Describing the situation
I'm working on an application (based on the Spring Framework) using a search index (lucene if that matters) to make content of that application searchable. Documents are added/updated in that index whenever the content of the application is being changed and deleted whenever the corresponding content is deleted.
We had a bug where the trigger to update a document on content changes did not work in some cases. Therefore some of the documents contain invalid (out-dated) values. This problem has been resolved, so future changes will be correctly written to the index.
However I want to fix the invalid documents in the index and would like to know what the best strategy would be to do so. Important conditions are:
- Recalculating the complete index requires multiple hours and the application is redeployed regularly as part of continuous deployment. Therefore it must be expected that the application is shut down in between the updating process.
- Most of the documents are not invalid.
- I'm not able to recognize invalid documents based on the index alone. This would require lots of information from a database.

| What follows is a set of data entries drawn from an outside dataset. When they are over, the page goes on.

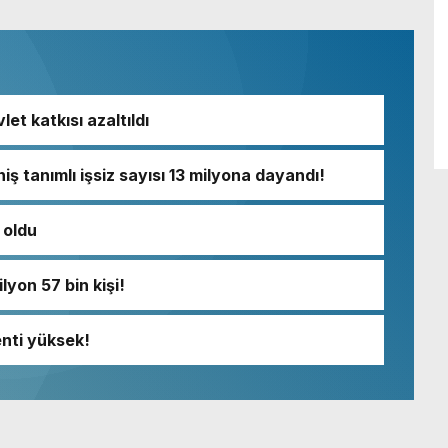
let katkısı azaltıldı
iş tanımlı işsiz sayısı 13 milyona dayandı!
i oldu
lyon 57 bin kişi!
enti yüksek!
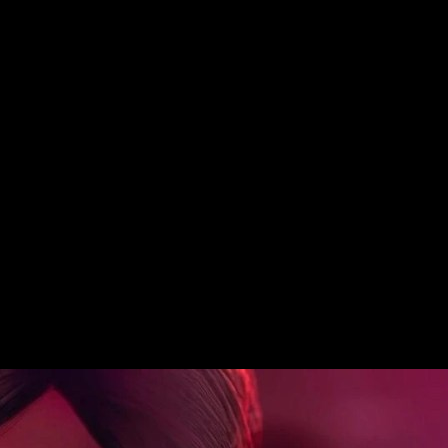
han añadido al juego base de
Vampire: The Masquerade – Bloo
Cannon
y
Vampire: The Masquerade – Bloodlines 2 – The Flower
Muldoon y la Primogénita Ysabella Moore, respectivamente.
s de lanzamiento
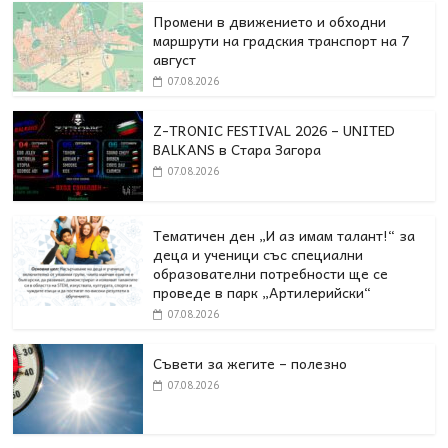
Промени в движението и обходни
маршрути на градския транспорт на 7
август
07.08.2026
Z-TRONIC FESTIVAL 2026 – UNITED
BALKANS в Стара Загора
07.08.2026
Тематичен ден „И аз имам талант!“ за
деца и ученици със специални
образователни потребности ще се
проведе в парк „Артилерийски“
07.08.2026
Съвети за жегите – полезно
07.08.2026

- The invalid values of the documents are not particularly important. The most relevant field (the name) was not affected by the bug. Therefore even documents with invalid values work correctly in most of the use cases.

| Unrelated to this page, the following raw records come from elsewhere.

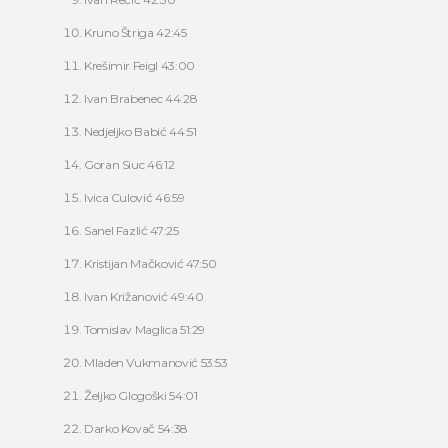
Kruno Štriga 42:45
Krešimir Feigl 43:00
Ivan Brabenec 44:28
Nedjeljko Babić 44:51
Goran Siuc 46:12
Ivica Culović 46:59
Sanel Fazlić 47:25
Kristijan Mačković 47:50
Ivan Križanović 49:40
Tomislav Maglica 51:29
Mladen Vukmanović 53:53
Željko Glogoški 54:01
Darko Kovač 54:38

- I would like a solution that will work for future issues too.
I think a similar case occurs if we extend the index in future versions, e.g. add a field. This would require us to update all documents to add the field, while the main use case of the index will work without that field too.
Possible solution
My idea is to add a version field to the documents. I would then add a job that runs all few minutes, fetches a batch of documents with an old version (or without any version for the initial run), recalculate the required fields, set the version field to the current version and update the document in the index.
Pros of this solution:
- If the update is interrupted, the application recognizes which documents are already fixed and which aren't.

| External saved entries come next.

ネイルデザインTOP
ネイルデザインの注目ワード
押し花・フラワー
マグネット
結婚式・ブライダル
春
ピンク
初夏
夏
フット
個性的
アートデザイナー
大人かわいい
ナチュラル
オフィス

- This information is stored within the index, so where it belongs (I had some ideas before where I would store the information in the database).
Con of this solution:
- Will need to update every document, even if it has no invalid values.
My question
Is this a reasonable solution for the problem? Are there any better approaches to do this? I couldn't find find anything how to solve this nor any information that it is a good idea to add a version to your documents.
Maybe I'm also overthinking the situation and a much simpler solution is possible?